Argentina's economy expanded 1.3% in February compared with the same month a year ago, the government said on Tuesday, a result that outpaced market expectations. The government's stats office Indec also revised January economic activity to positive 1.4% from a previously reported expansion of 1.2%.
The release differs from a poll of estimates by Reuters which indicated an average 0.8%, mainly because of a poor manufacturing performance.
The government of President Cristina Fernandez announced at the end of March that the base year for the economic activity index (EMAE) would now be 2004 and no longer 1993. According to this change GDP last year expanded 3% compared to 5.1% under the previous system.
Since the mechanism of the new system has not been informed officially this could help to explain the difference between the private estimates and the official EMAE release.
According to Indec domestic demand and agriculture were on the positive side while manufacturing and construction on the down side. In February industrial production was down 0.6%, mainly because of a slump in the car industry and in construction materials.
Overall construction contracted 5.2%, with the main erosion from the private sector, down 6.5%, while public works actually increased 3.3%. Public utilities continued to be strong, up 6% in the last twelve months because of mobile phones.

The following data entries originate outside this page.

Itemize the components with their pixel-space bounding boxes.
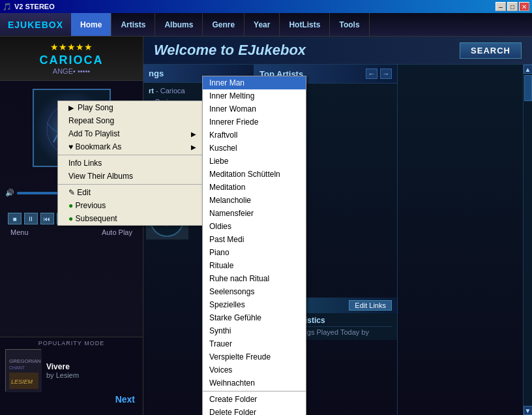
- svg-text:GREGORIAN: GREGORIAN: [9, 358, 41, 364]
- rating-stars: ★★★★★: [5, 42, 138, 52]
- artist-name: CARIOCA: [5, 54, 138, 67]
- tab-artists[interactable]: Artists: [111, 13, 155, 36]
- submenu-verspielte-freude[interactable]: Verspielte Freude: [203, 350, 306, 363]
- app-logo: EJUKEBOX: [0, 13, 71, 36]
- menu-divider2: [58, 184, 207, 185]
- scroll-track: [524, 74, 533, 406]
- prev-arrow[interactable]: ←: [366, 69, 377, 79]
- tab-albums[interactable]: Albums: [155, 13, 203, 36]
- welcome-bar: Welcome to EJukebox SEARCH: [143, 37, 532, 65]
- tab-tools[interactable]: Tools: [330, 13, 369, 36]
- scroll-up-button[interactable]: ▲: [524, 65, 533, 74]
- submenu-rituale[interactable]: Rituale: [203, 259, 306, 272]
- edit-icon: ✎: [68, 188, 75, 197]
- submenu-inner-melting[interactable]: Inner Melting: [203, 89, 306, 102]
- maximize-button[interactable]: □: [507, 2, 518, 11]
- submenu-namensfeier[interactable]: Namensfeier: [203, 207, 306, 220]
- ctx-subsequent[interactable]: ● Subsequent: [58, 212, 207, 225]
- bookmark-submenu: Inner Man Inner Melting Inner Woman Inne…: [202, 76, 306, 415]
- submenu-starke-gefuhle[interactable]: Starke Gefühle: [203, 311, 306, 324]
- ctx-repeat-song[interactable]: Repeat Song: [58, 114, 207, 127]
- submenu-past-medi[interactable]: Past Medi: [203, 233, 306, 246]
- submenu-meditation[interactable]: Meditation: [203, 181, 306, 194]
- submenu-arrow: ▶: [191, 131, 196, 138]
- submenu-melancholie[interactable]: Melancholie: [203, 194, 306, 207]
- menu-label[interactable]: Menu: [10, 228, 29, 236]
- submenu-inner-woman[interactable]: Inner Woman: [203, 102, 306, 115]
- tab-hotlists[interactable]: HotLists: [280, 13, 330, 36]
- submenu-arrow2: ▶: [191, 144, 196, 151]
- minimize-button[interactable]: –: [495, 2, 506, 11]
- search-button[interactable]: SEARCH: [460, 42, 522, 59]
- next-label: Next: [3, 394, 140, 405]
- nav-arrows: ← →: [366, 69, 392, 79]
- submenu-piano[interactable]: Piano: [203, 246, 306, 259]
- ctx-add-to-playlist[interactable]: Add To Playlist ▶: [58, 127, 207, 140]
- prev-button[interactable]: ⏮: [40, 213, 54, 224]
- next-album-art: GREGORIAN CHANT LESIEM: [5, 349, 41, 392]
- close-button[interactable]: ✕: [519, 2, 529, 11]
- submenu-delete-folder[interactable]: Delete Folder: [203, 406, 306, 415]
- pause-button[interactable]: ⏸: [24, 213, 38, 224]
- next-song-by: by Lesiem: [46, 371, 138, 379]
- autoplay-label[interactable]: Auto Play: [102, 228, 132, 236]
- svg-text:CHANT: CHANT: [9, 365, 25, 370]
- ctx-view-albums[interactable]: View Their Albums: [58, 170, 207, 183]
- submenu-voices[interactable]: Voices: [203, 363, 306, 377]
- submenu-meditation-schutteln[interactable]: Meditation Schütteln: [203, 168, 306, 181]
- submenu-ruhe-nach-ritual[interactable]: Ruhe nach Ritual: [203, 272, 306, 285]
- tab-year[interactable]: Year: [244, 13, 280, 36]
- submenu-create-folder[interactable]: Create Folder: [203, 393, 306, 406]
- welcome-text: Welcome to EJukebox: [154, 42, 306, 59]
- heart-icon: ♥: [68, 142, 73, 151]
- tab-home[interactable]: Home: [71, 13, 111, 36]
- context-menu: ▶Play Song Repeat Song Add To Playlist ▶…: [57, 100, 207, 226]
- submenu-synthi[interactable]: Synthi: [203, 324, 306, 337]
- submenu-seelensongs[interactable]: Seelensongs: [203, 285, 306, 298]
- songs-title: ngs: [149, 69, 164, 78]
- next-arrow[interactable]: →: [380, 69, 392, 79]
- next-green-icon: ●: [68, 214, 73, 223]
- ctx-edit[interactable]: ✎ Edit: [58, 186, 207, 199]
- next-track-section: POPULARITY MODE GREGORIAN CHANT LESIEM: [0, 337, 143, 415]
- popularity-label: POPULARITY MODE: [3, 340, 140, 346]
- submenu-trauer[interactable]: Trauer: [203, 337, 306, 350]
- artist-subtitle: ANGE• •••••: [5, 67, 138, 75]
- tab-genre[interactable]: Genre: [203, 13, 244, 36]
- submenu-innerer-friede[interactable]: Innerer Friede: [203, 115, 306, 129]
- prev-green-icon: ●: [68, 201, 73, 210]
- stop-button[interactable]: ■: [8, 213, 22, 224]
- window-title: V2 STEREO: [14, 3, 55, 10]
- svg-text:LESIEM: LESIEM: [11, 378, 33, 385]
- left-panel: ★★★★★ CARIOCA ANGE• •••••: [0, 37, 143, 415]
- submenu-weihnachten[interactable]: Weihnachten: [203, 377, 306, 390]
- submenu-oldies[interactable]: Oldies: [203, 220, 306, 233]
- right-scrollbar[interactable]: ▲ ▼: [523, 65, 532, 415]
- play-icon: ▶: [68, 104, 74, 112]
- submenu-divider: [203, 391, 306, 392]
- submenu-kuschel[interactable]: Kuschel: [203, 142, 306, 155]
- menu-autoplay-bar: Menu Auto Play: [5, 227, 138, 238]
- next-song-title: Vivere: [46, 362, 138, 371]
- submenu-spezielles[interactable]: Spezielles: [203, 298, 306, 311]
- edit-links-button[interactable]: Edit Links: [349, 300, 392, 311]
- submenu-inner-man[interactable]: Inner Man: [203, 76, 306, 89]
- menu-divider1: [58, 155, 207, 155]
- submenu-liebe[interactable]: Liebe: [203, 155, 306, 168]
- ctx-play-song[interactable]: ▶Play Song: [58, 101, 207, 114]
- submenu-kraftvoll[interactable]: Kraftvoll: [203, 129, 306, 142]
- artist-section: ★★★★★ CARIOCA ANGE• •••••: [0, 37, 143, 81]
- nav-bar: EJUKEBOX Home Artists Albums Genre Year …: [0, 13, 532, 37]
- scroll-down-button[interactable]: ▼: [524, 406, 533, 415]
- ctx-previous[interactable]: ● Previous: [58, 199, 207, 212]
- app-icon: 🎵: [3, 3, 12, 11]
- ctx-bookmark-as[interactable]: ♥ Bookmark As ▶: [58, 140, 207, 153]
- title-bar: 🎵 V2 STEREO – □ ✕: [0, 0, 532, 13]
- ctx-info-links[interactable]: Info Links: [58, 157, 207, 170]
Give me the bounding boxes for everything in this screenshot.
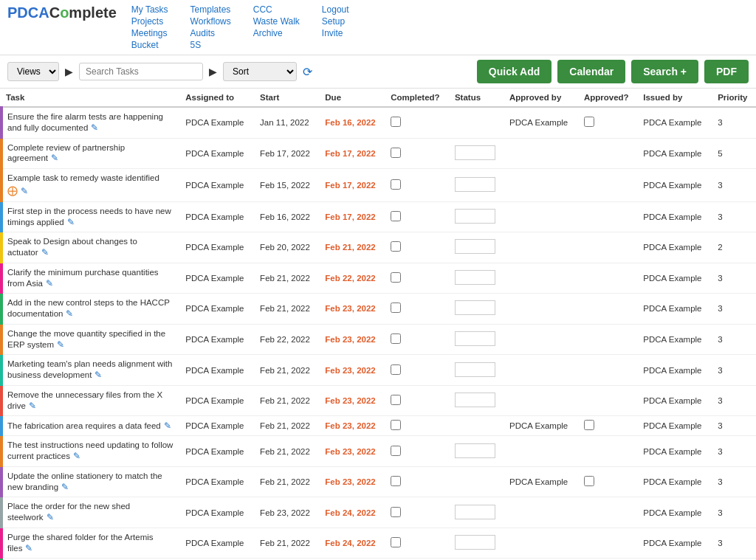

Retail sales in shoppings and supermarkets was up 30.5% but adjusted for inflation showed a stalling tendency. Agriculture on the other hand was particularly dynamic since it is harvesting time and total grains and oilseed crop is expected to be above 90 million tons.
Economic activity in February should continue to decelerate because of the noise and uncertainty generated by the strong devaluation of the Argentine Peso, plus the fall in exports, lesser industrial and construction activities and a domestic demand contraction had anticipated UBS in its weekly report.
The Argentine Peso suffered a devaluation of 18% during January.
After strong sustained growth in the last decade, Argentina is facing a stubborn slowdown because of inflation, capital flight and hurdles to foreign trade which discouraged investments.
Private consultants which not so long ago were forecasting the Argentine economy would grow 2% in 2014 are modifying their estimates and expect a contraction that could reach 0.3%. Annual inflation was above 25% in 2013 and expectations indicate the rate could jump to over 30% this year.
However the new GDP methodology applied by the government will be reviewed annually by the IMF following the controversy over the 2013 growth data.